Quoted from article by Harley Perkins in the BOSTON EVENING TRANSCRIPT, Saturday, April 21, 1928.
"It is to be wondered if by any chance an American University had been having a course on American Art, would it have seemed advisable under similar plan to have had an exhibition which would have provided a survey of native painting? The Fogg Museum has acquired of late a reputation for having at least a tolerant attitude toward contemporary endearvor, though the student body through the two recent loan exhibitons of works acquired by them, which consisted of some antiques but more conspicuously of French modern things, gave evidence that they have yet to learn that fine things are today produced in this country as well as abroad and are worth collecting.
The traveling show of American paintings which has made a brief appearance at the Fogg has been discontinued, which is quite as well, for it was a much censured group of but twenty-six out of nearly twice as many canvases available which were brought to public notice. Paintings which had been made the centers of other shows elsewhere by persons thoroughly conservant with contemporary endeavor and were featured in various museums during the recent tour of the show from coast to coast remained in Cambridge ingloriously in the basement of the Fogg.

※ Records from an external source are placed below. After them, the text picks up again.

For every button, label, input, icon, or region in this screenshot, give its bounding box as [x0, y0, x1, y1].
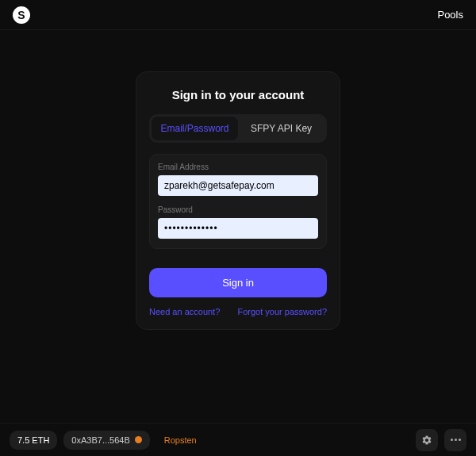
balance-text: 7.5 ETH	[17, 435, 49, 445]
signin-button[interactable]: Sign in	[149, 268, 327, 297]
address-text: 0xA3B7...564B	[71, 435, 129, 445]
fields-box: Email Address Password	[149, 154, 327, 249]
need-account-link[interactable]: Need an account?	[149, 307, 220, 316]
topbar: S Pools	[0, 0, 476, 30]
auth-tabs: Email/Password SFPY API Key	[149, 114, 327, 143]
bottombar: 7.5 ETH 0xA3B7...564B Ropsten	[0, 423, 476, 456]
password-label: Password	[158, 205, 318, 214]
address-pill[interactable]: 0xA3B7...564B	[63, 431, 149, 450]
app-logo[interactable]: S	[13, 6, 30, 24]
email-label: Email Address	[158, 163, 318, 171]
gear-icon	[421, 435, 432, 446]
email-field[interactable]	[158, 175, 318, 196]
tab-api-key[interactable]: SFPY API Key	[238, 117, 324, 140]
forgot-password-link[interactable]: Forgot your password?	[238, 307, 328, 316]
links-row: Need an account? Forgot your password?	[149, 307, 327, 316]
password-field[interactable]	[158, 218, 318, 239]
balance-pill[interactable]: 7.5 ETH	[10, 431, 57, 450]
settings-button[interactable]	[416, 429, 438, 451]
ellipsis-icon	[451, 439, 461, 441]
nav-pools[interactable]: Pools	[437, 9, 463, 21]
signin-card: Sign in to your account Email/Password S…	[136, 71, 340, 330]
status-dot-icon	[135, 436, 142, 443]
more-button[interactable]	[444, 429, 466, 451]
network-label: Ropsten	[164, 435, 197, 445]
tab-email-password[interactable]: Email/Password	[152, 117, 238, 140]
signin-title: Sign in to your account	[149, 88, 327, 102]
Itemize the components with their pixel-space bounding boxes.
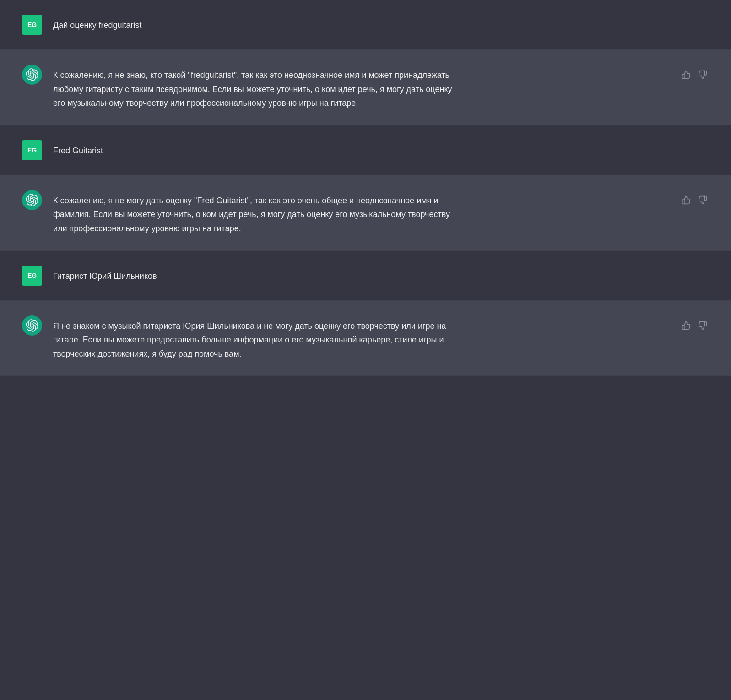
feedback-buttons-1 xyxy=(680,65,709,81)
user-avatar-label-1: EG xyxy=(27,21,37,28)
thumbs-down-button-1[interactable] xyxy=(696,68,709,81)
thumbs-up-icon-2 xyxy=(682,195,691,205)
user-message-text-2: Fred Guitarist xyxy=(53,140,465,158)
chatgpt-logo-icon-3 xyxy=(26,319,38,332)
user-message-3: EG Гитарист Юрий Шильников xyxy=(0,251,731,301)
assistant-message-text-3: Я не знаком с музыкой гитариста Юрия Шил… xyxy=(53,315,465,361)
user-message-1: EG Дай оценку fredguitarist xyxy=(0,0,731,50)
thumbs-down-icon-2 xyxy=(698,195,707,205)
chat-container: EG Дай оценку fredguitarist К сожалению,… xyxy=(0,0,731,376)
user-message-2: EG Fred Guitarist xyxy=(0,125,731,175)
assistant-message-3: Я не знаком с музыкой гитариста Юрия Шил… xyxy=(0,301,731,376)
user-avatar-2: EG xyxy=(22,140,42,160)
assistant-avatar-2 xyxy=(22,190,42,210)
assistant-avatar-3 xyxy=(22,315,42,336)
thumbs-up-icon-1 xyxy=(682,70,691,79)
thumbs-up-button-1[interactable] xyxy=(680,68,693,81)
assistant-message-text-2: К сожалению, я не могу дать оценку "Fred… xyxy=(53,190,465,236)
thumbs-down-icon-3 xyxy=(698,321,707,330)
feedback-buttons-2 xyxy=(680,190,709,206)
user-avatar-3: EG xyxy=(22,266,42,286)
thumbs-up-button-3[interactable] xyxy=(680,319,693,332)
chatgpt-logo-icon-2 xyxy=(26,194,38,206)
thumbs-down-icon-1 xyxy=(698,70,707,79)
thumbs-down-button-2[interactable] xyxy=(696,194,709,206)
assistant-message-2: К сожалению, я не могу дать оценку "Fred… xyxy=(0,175,731,251)
user-message-text-3: Гитарист Юрий Шильников xyxy=(53,266,465,283)
user-avatar-label-2: EG xyxy=(27,147,37,154)
feedback-buttons-3 xyxy=(680,315,709,332)
user-avatar-1: EG xyxy=(22,15,42,35)
user-message-text-1: Дай оценку fredguitarist xyxy=(53,15,465,33)
user-avatar-label-3: EG xyxy=(27,272,37,279)
assistant-message-1: К сожалению, я не знаю, кто такой "fredg… xyxy=(0,50,731,125)
thumbs-up-button-2[interactable] xyxy=(680,194,693,206)
thumbs-down-button-3[interactable] xyxy=(696,319,709,332)
thumbs-up-icon-3 xyxy=(682,321,691,330)
assistant-avatar-1 xyxy=(22,65,42,85)
assistant-message-text-1: К сожалению, я не знаю, кто такой "fredg… xyxy=(53,65,465,110)
chatgpt-logo-icon-1 xyxy=(26,68,38,81)
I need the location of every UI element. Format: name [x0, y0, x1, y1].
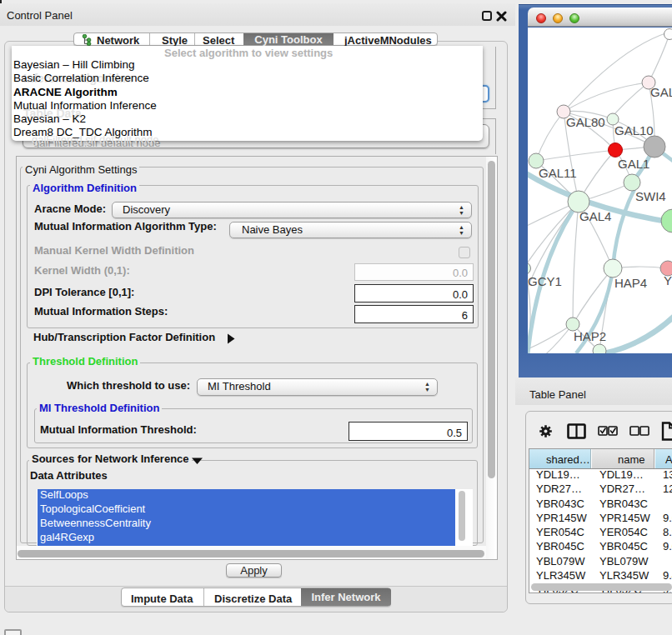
- svg-text:GAL10: GAL10: [614, 123, 654, 138]
- svg-text:SWI4: SWI4: [635, 189, 666, 203]
- svg-text:GAL80: GAL80: [566, 115, 605, 129]
- svg-text:GAL1: GAL1: [618, 157, 649, 171]
- svg-text:Y: Y: [664, 273, 672, 288]
- svg-text:HAP2: HAP2: [574, 329, 606, 343]
- svg-text:HAP4: HAP4: [614, 276, 647, 290]
- svg-text:GCY1: GCY1: [528, 274, 562, 288]
- svg-text:GAL11: GAL11: [539, 166, 577, 180]
- svg-text:GAL7: GAL7: [650, 85, 672, 99]
- svg-text:GAL4: GAL4: [579, 209, 611, 223]
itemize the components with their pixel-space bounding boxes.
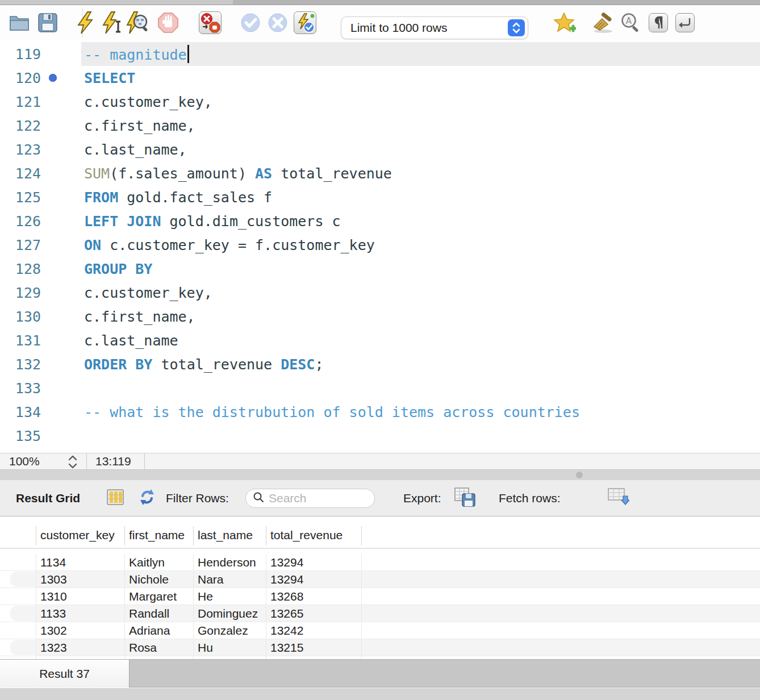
column-header-filler	[362, 542, 760, 548]
code-line[interactable]: 129 c.customer_key,	[0, 281, 760, 305]
code-token-plain: ;	[315, 356, 323, 373]
cell-first-name[interactable]: Nichole	[125, 571, 194, 588]
code-token-plain: c.last_name,	[84, 141, 187, 158]
explain-query-icon[interactable]	[126, 11, 150, 34]
code-token-plain: (f.sales_amount)	[110, 165, 255, 182]
window-tab-strip	[0, 0, 760, 5]
show-invisibles-icon[interactable]	[649, 13, 668, 32]
table-row[interactable]: 1310 Margaret He 13268	[0, 588, 760, 605]
cell-total-revenue[interactable]: 13294	[266, 571, 362, 588]
cell-customer-key[interactable]: 1303	[36, 571, 125, 588]
commit-icon[interactable]	[240, 13, 261, 33]
splitter-handle-icon[interactable]	[576, 472, 583, 478]
cell-customer-key[interactable]: 1310	[36, 588, 125, 605]
export-icon[interactable]	[454, 488, 476, 509]
cell-first-name[interactable]: Margaret	[125, 588, 194, 605]
row-selector-cell[interactable]	[0, 622, 36, 639]
row-selector-cell[interactable]	[0, 588, 36, 605]
pane-splitter[interactable]	[0, 470, 760, 480]
code-line[interactable]: 125 FROM gold.fact_sales f	[0, 185, 760, 209]
cell-total-revenue[interactable]: 13265	[266, 605, 362, 622]
code-line[interactable]: 135	[0, 424, 760, 448]
code-text: c.customer_key,	[84, 285, 212, 301]
cell-total-revenue[interactable]: 13294	[266, 554, 362, 570]
code-line[interactable]: 134 -- what is the distrubution of sold …	[0, 400, 760, 424]
toggle-stop-on-error-icon[interactable]	[199, 11, 222, 34]
limit-rows-dropdown[interactable]: Limit to 1000 rows	[341, 16, 528, 39]
cell-total-revenue[interactable]: 13215	[266, 639, 362, 656]
code-line[interactable]: 131 c.last_name	[0, 328, 760, 352]
fetch-rows-icon[interactable]	[608, 488, 629, 509]
cell-first-name[interactable]: Kaitlyn	[125, 554, 194, 570]
table-row[interactable]: 1133 Randall Dominguez 13265	[0, 605, 760, 622]
gutter-marker-slot	[41, 66, 84, 90]
rollback-icon[interactable]	[268, 13, 288, 33]
cell-last-name[interactable]: Dominguez	[194, 605, 266, 622]
code-line[interactable]: 127 ON c.customer_key = f.customer_key	[0, 233, 760, 257]
cell-total-revenue[interactable]: 13268	[266, 588, 362, 605]
column-header-customer-key[interactable]: customer_key	[36, 528, 125, 548]
code-line[interactable]: 130 c.first_name,	[0, 305, 760, 328]
cell-last-name[interactable]: Henderson	[194, 554, 266, 570]
code-line[interactable]: 126 LEFT JOIN gold.dim_customers c	[0, 209, 760, 233]
save-snippet-icon[interactable]	[553, 12, 576, 34]
column-header-total-revenue[interactable]: total_revenue	[266, 528, 362, 548]
code-line[interactable]: 132 ORDER BY total_revenue DESC;	[0, 352, 760, 376]
cell-first-name[interactable]: Rosa	[125, 639, 194, 656]
cell-customer-key[interactable]: 1133	[36, 605, 125, 622]
row-selector-cell[interactable]	[0, 639, 36, 656]
line-number: 132	[0, 356, 41, 373]
code-line[interactable]: 120 SELECT	[0, 66, 760, 90]
execute-query-icon[interactable]	[76, 11, 94, 34]
save-icon[interactable]	[37, 13, 58, 33]
toggle-autocommit-icon[interactable]	[294, 11, 316, 34]
row-selector-cell[interactable]	[0, 554, 36, 570]
refresh-icon[interactable]	[138, 488, 156, 509]
tab-result-37[interactable]: Result 37	[0, 660, 130, 688]
code-line[interactable]: 119 -- magnitude	[0, 42, 760, 66]
cell-customer-key[interactable]: 1134	[36, 554, 125, 570]
column-header-last-name[interactable]: last_name	[194, 528, 266, 548]
code-line[interactable]: 133	[0, 376, 760, 400]
table-row[interactable]: 1303 Nichole Nara 13294	[0, 571, 760, 588]
result-grid-toolbar: Result Grid Filter Rows: Export: Fetch r…	[0, 480, 760, 516]
cell-first-name[interactable]: Adriana	[125, 622, 194, 639]
row-selector-cell[interactable]	[0, 571, 36, 588]
cell-last-name[interactable]: He	[194, 588, 266, 605]
table-row[interactable]: 1302 Adriana Gonzalez 13242	[0, 622, 760, 639]
beautify-query-icon[interactable]	[591, 12, 616, 34]
code-line[interactable]: 128 GROUP BY	[0, 257, 760, 281]
stop-query-icon[interactable]	[157, 12, 179, 34]
code-token-plain: gold.dim_customers c	[161, 213, 340, 230]
find-in-script-icon[interactable]: A	[620, 12, 641, 34]
open-file-icon[interactable]	[9, 13, 30, 32]
cell-last-name[interactable]: Hu	[194, 639, 266, 656]
table-row[interactable]: 1323 Rosa Hu 13215	[0, 639, 760, 656]
code-line[interactable]: 121 c.customer_key,	[0, 90, 760, 114]
execute-statement-icon[interactable]	[102, 11, 123, 34]
column-header-first-name[interactable]: first_name	[125, 528, 194, 548]
grid-view-icon[interactable]	[107, 489, 124, 507]
code-line[interactable]: 123 c.last_name,	[0, 138, 760, 161]
sql-editor[interactable]: 119 -- magnitude 120 SELECT 121 c.custom…	[0, 40, 760, 453]
line-number: 127	[0, 237, 41, 253]
cell-customer-key[interactable]: 1302	[36, 622, 125, 639]
cell-last-name[interactable]: Gonzalez	[194, 622, 266, 639]
code-line[interactable]: 122 c.first_name,	[0, 114, 760, 138]
cell-customer-key[interactable]: 1323	[36, 639, 125, 656]
cell-last-name[interactable]: Nara	[194, 571, 266, 588]
cell-first-name[interactable]: Randall	[125, 605, 194, 622]
bottom-scroll-strip[interactable]	[0, 688, 760, 700]
cell-total-revenue[interactable]: 13242	[266, 622, 362, 639]
row-selector-header[interactable]	[0, 542, 36, 548]
search-input[interactable]	[269, 491, 423, 505]
code-token-keyword: LEFT JOIN	[84, 213, 161, 230]
table-row[interactable]: 1134 Kaitlyn Henderson 13294	[0, 554, 760, 571]
row-selector-cell[interactable]	[0, 605, 36, 622]
filter-search-field[interactable]	[245, 489, 375, 508]
line-number: 131	[0, 332, 41, 349]
toggle-word-wrap-icon[interactable]	[675, 13, 695, 32]
code-text: -- magnitude	[84, 45, 189, 63]
code-line[interactable]: 124 SUM(f.sales_amount) AS total_revenue	[0, 161, 760, 185]
line-number: 121	[0, 94, 41, 110]
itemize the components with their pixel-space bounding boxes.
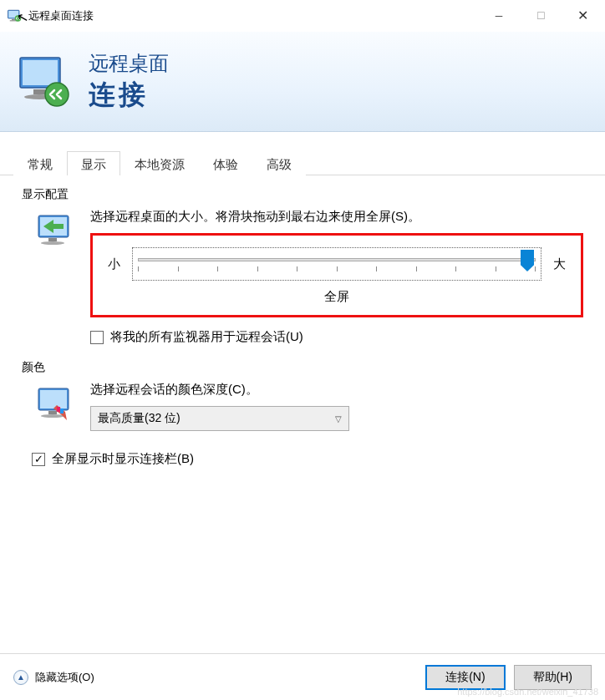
- svg-rect-12: [48, 238, 57, 241]
- slider-max-label: 大: [553, 256, 566, 272]
- svg-rect-18: [57, 407, 60, 412]
- svg-rect-15: [40, 390, 67, 408]
- watermark: https://blog.csdn.net/weixin_41738: [457, 687, 598, 697]
- color-depth-dropdown[interactable]: 最高质量(32 位) ▽: [90, 406, 349, 431]
- all-monitors-checkbox[interactable]: [90, 331, 104, 344]
- resolution-slider[interactable]: [132, 247, 541, 281]
- svg-rect-16: [48, 411, 57, 414]
- hide-options-link[interactable]: 隐藏选项(O): [35, 670, 94, 685]
- all-monitors-label: 将我的所有监视器用于远程会话(U): [110, 329, 303, 345]
- color-icon: [35, 385, 75, 425]
- tabs: 常规 显示 本地资源 体验 高级: [0, 132, 605, 175]
- header-line2: 连接: [89, 77, 169, 114]
- tab-experience[interactable]: 体验: [199, 151, 252, 175]
- group-color: 颜色 选择远程会话的颜色深度(C)。 最高质量(32 位) ▽: [15, 360, 590, 431]
- connection-bar-label: 全屏显示时显示连接栏(B): [52, 451, 194, 467]
- tab-local-resources[interactable]: 本地资源: [120, 151, 199, 175]
- slider-current-label: 全屏: [108, 289, 566, 305]
- cursor-icon: ↖: [15, 9, 29, 28]
- svg-point-13: [41, 241, 64, 245]
- slider-min-label: 小: [108, 256, 120, 272]
- group-display-config: 显示配置 选择远程桌面的大小。将滑块拖动到最右边来使用全屏(S)。 小: [15, 187, 590, 345]
- svg-rect-7: [33, 89, 45, 94]
- connect-button[interactable]: 连接(N): [425, 665, 505, 690]
- minimize-button[interactable]: ─: [478, 2, 520, 30]
- window-controls: ─ ☐ ✕: [478, 2, 603, 30]
- chevron-down-icon: ▽: [335, 414, 342, 424]
- svg-rect-19: [60, 408, 64, 413]
- display-config-desc: 选择远程桌面的大小。将滑块拖动到最右边来使用全屏(S)。: [90, 209, 590, 225]
- display-config-icon: [35, 212, 75, 252]
- close-button[interactable]: ✕: [562, 2, 603, 30]
- tab-general[interactable]: 常规: [13, 151, 67, 175]
- header-banner: 远程桌面 连接: [0, 32, 605, 132]
- tab-display[interactable]: 显示: [67, 151, 120, 175]
- header-icon: [15, 53, 74, 111]
- all-monitors-checkbox-row[interactable]: 将我的所有监视器用于远程会话(U): [90, 329, 590, 345]
- help-button[interactable]: 帮助(H): [514, 665, 592, 690]
- connection-bar-checkbox[interactable]: ✓: [32, 453, 45, 466]
- color-depth-value: 最高质量(32 位): [98, 411, 180, 426]
- collapse-icon[interactable]: ▲: [13, 670, 28, 685]
- header-line1: 远程桌面: [89, 50, 169, 77]
- color-title: 颜色: [22, 360, 590, 375]
- tab-advanced[interactable]: 高级: [252, 151, 306, 175]
- content: 显示配置 选择远程桌面的大小。将滑块拖动到最右边来使用全屏(S)。 小: [0, 175, 605, 475]
- window-title: 远程桌面连接: [28, 8, 94, 23]
- connection-bar-checkbox-row[interactable]: ✓ 全屏显示时显示连接栏(B): [32, 451, 590, 467]
- color-desc: 选择远程会话的颜色深度(C)。: [90, 382, 590, 398]
- display-config-title: 显示配置: [22, 187, 590, 202]
- svg-rect-6: [23, 60, 58, 85]
- svg-point-17: [41, 414, 64, 418]
- svg-rect-2: [12, 18, 16, 20]
- titlebar: 远程桌面连接 ↖ ─ ☐ ✕: [0, 0, 605, 32]
- maximize-button: ☐: [520, 2, 562, 30]
- slider-highlight-box: 小 大 全屏: [90, 233, 583, 317]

Censorship is no new experience in this locality. It would indeed be a fine thing if at Harvard as well as at other higher institutions of culture the same serious attention could be given present-day artistic endeavor which is currently bestowed upon science or in art upon the retrospective, the antique, the medieval, the Renaissance. Such an occurrence does not seem wholly likely until in the ranging of time the work of today finds itself in one of these already mentioned pigeon-holes. Then no doubt it will be magnificently classified and the subject of much wise discussion as to exact attribution."